The central reciprocal control of nasal vasomotor oscillations

1. Nasal vasomotor oscillations were studied in 23 anaesthetised cats. The oscillations occurred in all cats and showed both respiratory (vasoconstriction in inspiration) and non-respiratory rhythms. In all cases the oscillations were asymmetrical between the two sides of the nose, and the side with greater oscillations also had a higher level of nasal vasoconstriction. 2. Oscillations shifted from one side to the other, both spontaneously and in response to stimulation of the brain-stem reticular formation. Induced shifts were nearly always to the stimulated side, and preceded by ipsilateral vasoconstriction and contralateral vasodilation. This reciprocal pattern was shown in 19 out of 89 responsive sites, and is similar to changes shown spontaneously in the nasal cycle. 3. Non-respiratory oscillations were seen at some time in most preparations and varied from frequency doubling to complete independence from respiration. 4. The evidence presented indicated that nasal vasomotor oscillations are driven from sympathetic oscillators which may be independent of, or can be entrained by, central respiratory activity. The oscillators show reciprocal inhibition, and electrical stimulation over a poorly-defined area of the brainstem reticular formation can shift the balance of activity between them, though responses from any one site depend on the existing state of the oscillating system.

Cardiovascular reflexes and interrelationships between sympathetic and parasympathetic activity

Simultaneous recordings from vagal and sympathetic nerve fibers innervating the heart have enabled us to study relationships between activity in these two autonomic nerves. Our recent studies, as well as those of others, are reviewed with respect to tonic activity and reflex actions in these two autonomic efferents. Discharges of the two nerves in relation to blood pressure pulses and to respiratory cycles are reciprocal. During slower fluctuations of hemodynamic changes which occur spontaneously, such as during Mayer waves, a reciprocal relationship between activity in the two autonomic nerves is also observed. On the other hand, in reflex responses both reciprocal and non-reciprocal patterns of reactions produced by stimulations of the hypothalamus showed varied relationships between responses in the two autonomic outflows. The functional significance of the interrelationships of the activity pattern observed in vagal and sympathetic nerves is discussed with respect to control of cardiac functions.

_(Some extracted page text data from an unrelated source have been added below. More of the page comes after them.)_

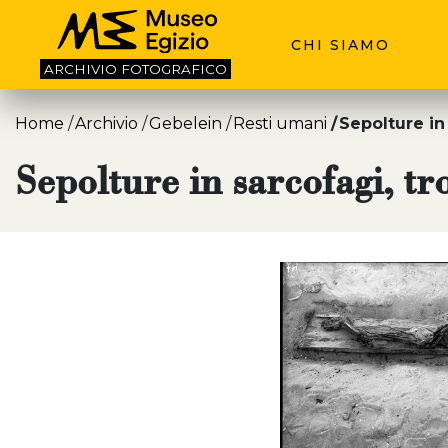
CHI SIAMO
ARCHIVIO
FOTOGRAFICO
Home
Archivio
Gebelein
Resti umani
Sepolture in 
Sepolture in sarcofagi, tro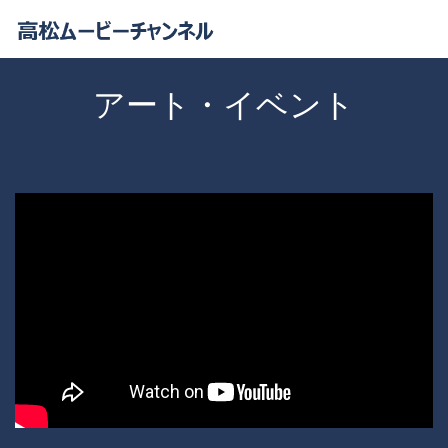
アート・イベント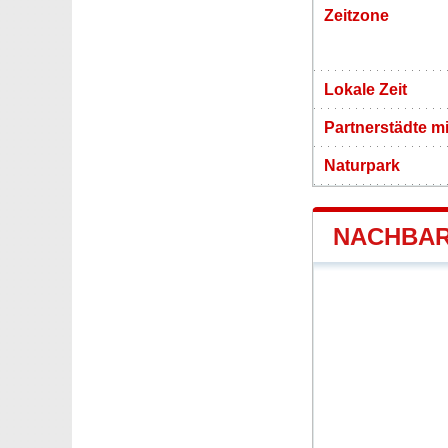
Zeitzone
Lokale Zeit
Partnerstädte m
Naturpark
NACHBAR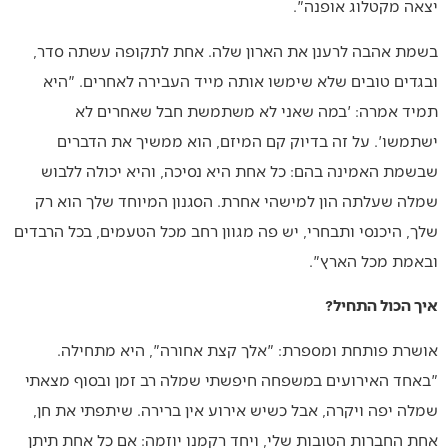
יצאה מקטלוג אופנה".
בשמת אהבה לרענן את הארון שלה. אחת לתקופה עשתה סדר,
ובגדים טובים שלא שימשו אותה מייד העבירה לאחרים. "היא
תמיד אמרה: 'במה שאני לא משתמשת חבל שאחרים לא
ישתמשו'. על זה בדיוק קם המיזם, הוא ממשיך את הדברים
שבשמת האמינה בהם: כל אחת היא נסיכה, והיא יכולה ללבוש
שמלה שעלתה הון למישהי אחרת. הסגנון המיוחד שלך הוא רק
שלך, היכנסי ותבחרי, יש פה מגוון רחב מכל הטעמים, בכל הרבדים
ובאמת מכל הארץ".
איך הכול התחיל?
אושרת פותחת ומספרת: "אלך קצת אחורה", היא מתחילה.
"באחד האירועים במשפחה חיפשתי שמלה רב זמן ובסוף מצאתי
שמלה יפה ויקרה, אבל כשיש אירוע אין ברירה. שיתפתי את חן,
אחת החברות הטובות שלי, ויחד רקמנו יוזמה: אם כל אחת תיתן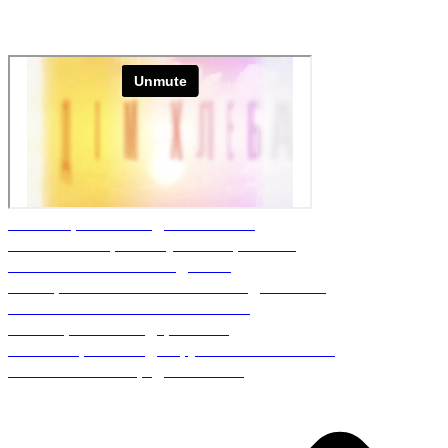
Nº9 Откровения задним числом
Nº8 Многообразие путей откровения
Nº6 Как выполнять задания?
Nº5 Практика молитвенного ходатайства
Nº4 О молитве на иных языках
Nº3 Форма или содержание?
Nº2 Осторожно – деструктивная молитва!
Nº1 Молитва – средство связи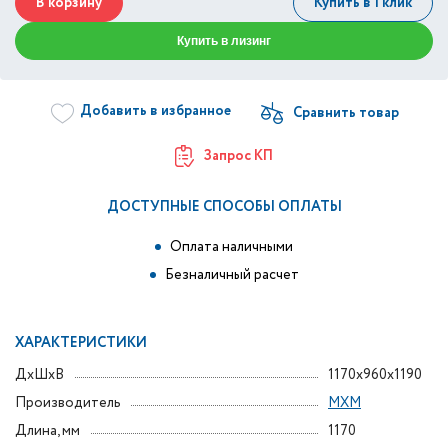
В корзину
Купить в 1 клик
Купить в лизинг
Добавить в избранное
Запрос КП
ДОСТУПНЫЕ СПОСОБЫ ОПЛАТЫ
Оплата наличными
Безналичный расчет
ХАРАКТЕРИСТИКИ
ДxШxВ
1170x960x1190
Производитель
МХМ
Длина, мм
1170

Neurophysiological background of central neural cardiovascular-respiratory coordination: basic remarks and experimental approach

This paper is comprised of a review of past contributions and their theoretical consequences and a presentation of new results in studies of the origin of sympathetic rhythms and tone. Two basic mechanisms are involved: a primary intracentral coupling with the main cardiovascular-respiratory rhythm (MCRR) generator and a secondary reflex coupling. It was found that the activity and rhythms of certain sympathetic efferents, such as the cervical sympathetic, are closely related to the MCRR. Other efferents, such as the renal sympathetics, are loosely linked and follow drives from other circuits in the genesis of their rhythms and tone. New experimental evidence is given that rhythmic and tonic activity in sympathetic nerves originates from several sources. Hence central respiratory-autonomic systems interaction is not explained by simplistic concepts.